Si ce n’est pas maintenant, l’après c’est quand ?

Au début de ce confinement, dans une maison isolée à la campagne et entourée de belles personnes, je me suis dédiée à la récolte d’herbes sauvages et à leur utilisation, à la lecture de plusieurs articles et à la traduction de ce texte écris par Guido Viale et publié sur le site pressenza.com

Je pense qu’en ce moment nous nous sentons toutes/tous dépassées, en manque de portions de connaissance, téléguidées dans nos émotions et privées d’une vision plus globale et plus lucide. Il est donc important de partager des analyses et chercher des visions systémiques (ou, peut-être, anti/systémiques…), des revendications concrètes, des stratégies et bonnes pratiques pour pouvoir les réaliser. Ça fait longtemps que nous entendons et reproduisons ce refrain, mais cette nécessité est plus que jamais pertinente. Je vais continuer à traduire et proposer des textes que je considère socialement utiles et inspirants. Je vous propose de faire de même. Bonne lecture.

Le Covid 19 attaque les poumons, bloque la respiration, tue par étouffement, enferme chez eux et elles ceux et celles qui ne sont pas encore malades. Ses épicentres (la plaine Padana, la province de l’Hubei, le Nord du Rhône/Westfallia) semblent être des territoires avec une concentration maximale d’agents polluants dans l’air, où les personnes y ont mal respiré pendant des années. Maintenant, ce sont les mêmes que les photos prises depuis les satellites nous montrent dégagés de la couche de particules et oxydes d’azote qui les cachaient. En fait, même à Milan l’air est plus propre, le transit est éteint, le bruit et la congestion ont disparu. Les êtres humains souffrent, mais la terre respire. Preuve évidente de inimité longuement cultivée.

L’urgence Coronavirus est une plaie, le pire vient sans doute du confinement forcé chez nous, vécu comme une imposition (l’interruption de la sociabilité basée sur la rencontre, que les liens web ne peuvent sûrement pas remplacer). Ensuite, pour la seule raison qu’il frappe un nombre mineur de personnes, il y a la perte du travail (et des revenus) ou la menace de le perdre. Puis, encore à cause du nombre mineur des personnes frappées, il y a les cyniques oubliettes des exclus/exclues : celles et ceux qui sont obligées de continuer leur travail, bien qu’il ne s’agisse pas d’une production nécessaire, mais parce que le patron le veut et parce que le Produit Intérieur Brut l’exige ; celles et ceux qui ne peuvent même pas s’enfermer dans un appartement parce que elles/ils N’EN N’ONT PAS ; ceux et celles qui n’ont même plus l’autorisation de rester dans la rue parce que Salvini a annulé leur protection humanitaire et personne n’a voulu leur rendre. Ils sont tous/toutes des foyers d’infection potentiels et dangereux, d’abord pour eux/elles mêmes, mais capables de rendre inutiles les prescriptions imposées aussi à toutes/tous les autres.

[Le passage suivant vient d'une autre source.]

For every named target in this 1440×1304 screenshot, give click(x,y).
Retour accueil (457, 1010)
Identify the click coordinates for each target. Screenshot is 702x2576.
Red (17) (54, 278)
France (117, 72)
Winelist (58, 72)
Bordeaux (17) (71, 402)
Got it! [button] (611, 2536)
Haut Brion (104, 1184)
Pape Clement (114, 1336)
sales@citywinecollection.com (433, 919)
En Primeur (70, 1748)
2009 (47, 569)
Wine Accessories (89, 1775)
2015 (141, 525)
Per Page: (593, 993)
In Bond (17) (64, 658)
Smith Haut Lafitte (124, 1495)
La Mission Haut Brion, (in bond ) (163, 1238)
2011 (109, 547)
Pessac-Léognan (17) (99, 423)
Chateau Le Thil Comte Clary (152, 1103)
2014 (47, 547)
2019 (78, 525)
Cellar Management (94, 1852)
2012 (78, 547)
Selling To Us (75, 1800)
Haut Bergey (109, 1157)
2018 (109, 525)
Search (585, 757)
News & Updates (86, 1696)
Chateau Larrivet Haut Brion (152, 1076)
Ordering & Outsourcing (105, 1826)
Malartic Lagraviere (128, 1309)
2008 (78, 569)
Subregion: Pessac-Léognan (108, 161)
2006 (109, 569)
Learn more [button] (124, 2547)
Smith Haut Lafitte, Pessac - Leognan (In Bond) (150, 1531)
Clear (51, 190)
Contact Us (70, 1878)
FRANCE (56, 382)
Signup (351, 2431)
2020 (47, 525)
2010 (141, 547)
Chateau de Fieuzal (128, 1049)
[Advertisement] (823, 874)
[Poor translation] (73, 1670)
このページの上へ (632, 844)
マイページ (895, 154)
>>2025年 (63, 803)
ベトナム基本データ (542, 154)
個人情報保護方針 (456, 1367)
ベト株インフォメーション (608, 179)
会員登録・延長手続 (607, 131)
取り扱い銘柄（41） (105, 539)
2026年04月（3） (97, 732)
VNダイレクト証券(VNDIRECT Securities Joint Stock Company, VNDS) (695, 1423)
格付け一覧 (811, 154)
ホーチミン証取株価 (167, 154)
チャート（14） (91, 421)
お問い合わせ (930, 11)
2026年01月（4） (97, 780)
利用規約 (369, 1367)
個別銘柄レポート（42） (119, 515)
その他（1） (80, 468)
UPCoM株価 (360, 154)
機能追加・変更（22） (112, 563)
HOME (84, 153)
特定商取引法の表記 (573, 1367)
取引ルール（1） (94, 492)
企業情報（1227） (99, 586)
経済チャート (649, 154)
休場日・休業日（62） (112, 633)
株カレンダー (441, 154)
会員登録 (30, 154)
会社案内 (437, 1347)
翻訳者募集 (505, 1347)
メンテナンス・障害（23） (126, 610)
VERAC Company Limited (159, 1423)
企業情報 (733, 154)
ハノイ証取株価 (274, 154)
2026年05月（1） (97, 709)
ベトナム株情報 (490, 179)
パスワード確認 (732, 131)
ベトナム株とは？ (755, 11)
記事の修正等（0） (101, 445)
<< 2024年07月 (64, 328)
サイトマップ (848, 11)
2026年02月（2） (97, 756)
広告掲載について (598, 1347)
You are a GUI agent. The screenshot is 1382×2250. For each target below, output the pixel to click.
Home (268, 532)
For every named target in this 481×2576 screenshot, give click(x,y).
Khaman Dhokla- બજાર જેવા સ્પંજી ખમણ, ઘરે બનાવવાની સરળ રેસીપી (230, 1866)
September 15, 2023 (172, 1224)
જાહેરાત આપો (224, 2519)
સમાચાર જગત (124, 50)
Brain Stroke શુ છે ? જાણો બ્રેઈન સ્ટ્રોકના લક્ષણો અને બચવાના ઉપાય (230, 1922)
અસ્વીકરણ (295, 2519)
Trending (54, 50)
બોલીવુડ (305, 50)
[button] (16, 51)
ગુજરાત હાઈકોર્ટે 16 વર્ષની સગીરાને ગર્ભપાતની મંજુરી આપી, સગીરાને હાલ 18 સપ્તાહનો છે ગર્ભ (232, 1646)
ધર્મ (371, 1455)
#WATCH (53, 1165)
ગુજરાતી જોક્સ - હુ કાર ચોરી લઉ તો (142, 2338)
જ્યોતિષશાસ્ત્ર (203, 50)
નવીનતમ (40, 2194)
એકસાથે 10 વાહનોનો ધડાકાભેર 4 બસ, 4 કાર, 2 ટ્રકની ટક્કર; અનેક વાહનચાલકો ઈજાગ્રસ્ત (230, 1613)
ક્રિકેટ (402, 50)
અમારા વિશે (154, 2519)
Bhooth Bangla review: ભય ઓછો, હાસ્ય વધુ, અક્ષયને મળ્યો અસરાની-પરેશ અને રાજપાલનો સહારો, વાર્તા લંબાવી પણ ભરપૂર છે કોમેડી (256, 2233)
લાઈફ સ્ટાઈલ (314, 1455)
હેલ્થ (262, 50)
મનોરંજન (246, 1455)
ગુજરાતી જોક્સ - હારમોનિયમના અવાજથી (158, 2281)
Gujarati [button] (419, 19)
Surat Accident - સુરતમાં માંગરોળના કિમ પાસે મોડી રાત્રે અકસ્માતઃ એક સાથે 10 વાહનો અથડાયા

Après, il y a les choses positives, qui sont à valoriser : une explosion de solidarité, surtout vers les personnes âgées, les mêmes que les coupes budgétaires au système sanitaire condamnent à mourir avec une sélection qui se fait aux portes des hôpitaux ; ensuite il y a l’air propre, le silence, les rues sans les voitures qui rendent à la ville des connotations humaines, les temps de vie ralenties, l’espace pour recommencer à réfléchir et à penser. Et aussi, sur le WEB et à la TV, l’éclipse des semeurs de haine et de leurs insultes. Mais, surtout, la recouverte de la fragilité d’un système qui prenait ses forces de la prétention de ne pas être pas remplaçable. There is no alternative.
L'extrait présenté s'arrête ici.